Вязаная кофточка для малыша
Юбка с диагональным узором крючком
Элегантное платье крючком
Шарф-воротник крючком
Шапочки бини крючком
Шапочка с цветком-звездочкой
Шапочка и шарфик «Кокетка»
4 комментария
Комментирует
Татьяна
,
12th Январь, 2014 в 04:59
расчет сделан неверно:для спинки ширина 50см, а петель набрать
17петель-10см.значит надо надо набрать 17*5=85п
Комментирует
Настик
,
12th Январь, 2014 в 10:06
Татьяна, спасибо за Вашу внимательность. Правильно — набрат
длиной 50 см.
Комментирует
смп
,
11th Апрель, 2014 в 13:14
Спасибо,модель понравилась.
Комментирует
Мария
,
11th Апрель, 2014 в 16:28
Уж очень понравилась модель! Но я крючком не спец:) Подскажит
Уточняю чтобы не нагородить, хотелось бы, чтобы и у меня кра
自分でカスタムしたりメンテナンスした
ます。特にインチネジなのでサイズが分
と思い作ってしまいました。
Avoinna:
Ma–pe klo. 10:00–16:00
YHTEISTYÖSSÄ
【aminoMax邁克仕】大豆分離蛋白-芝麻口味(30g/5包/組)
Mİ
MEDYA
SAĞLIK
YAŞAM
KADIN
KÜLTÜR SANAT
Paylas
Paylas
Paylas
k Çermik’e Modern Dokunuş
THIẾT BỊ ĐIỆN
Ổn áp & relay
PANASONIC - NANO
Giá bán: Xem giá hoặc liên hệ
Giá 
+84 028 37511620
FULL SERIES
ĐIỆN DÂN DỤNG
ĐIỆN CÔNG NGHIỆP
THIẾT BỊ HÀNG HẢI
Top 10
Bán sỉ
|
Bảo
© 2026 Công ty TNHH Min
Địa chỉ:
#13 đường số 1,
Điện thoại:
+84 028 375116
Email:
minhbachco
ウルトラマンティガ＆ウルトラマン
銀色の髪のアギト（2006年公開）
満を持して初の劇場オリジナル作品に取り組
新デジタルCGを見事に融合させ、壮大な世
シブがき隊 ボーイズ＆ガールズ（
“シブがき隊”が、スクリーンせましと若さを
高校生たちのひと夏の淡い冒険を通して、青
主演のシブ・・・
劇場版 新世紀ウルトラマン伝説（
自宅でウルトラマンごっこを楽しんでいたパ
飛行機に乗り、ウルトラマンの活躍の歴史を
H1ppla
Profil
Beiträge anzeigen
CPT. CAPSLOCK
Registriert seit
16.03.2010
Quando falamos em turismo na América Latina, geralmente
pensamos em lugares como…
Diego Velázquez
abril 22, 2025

* [Brief]:
Say how many lines in the entries include the string "Татьяна", and write nothing besides that number.

* [Response for this exercise]:
2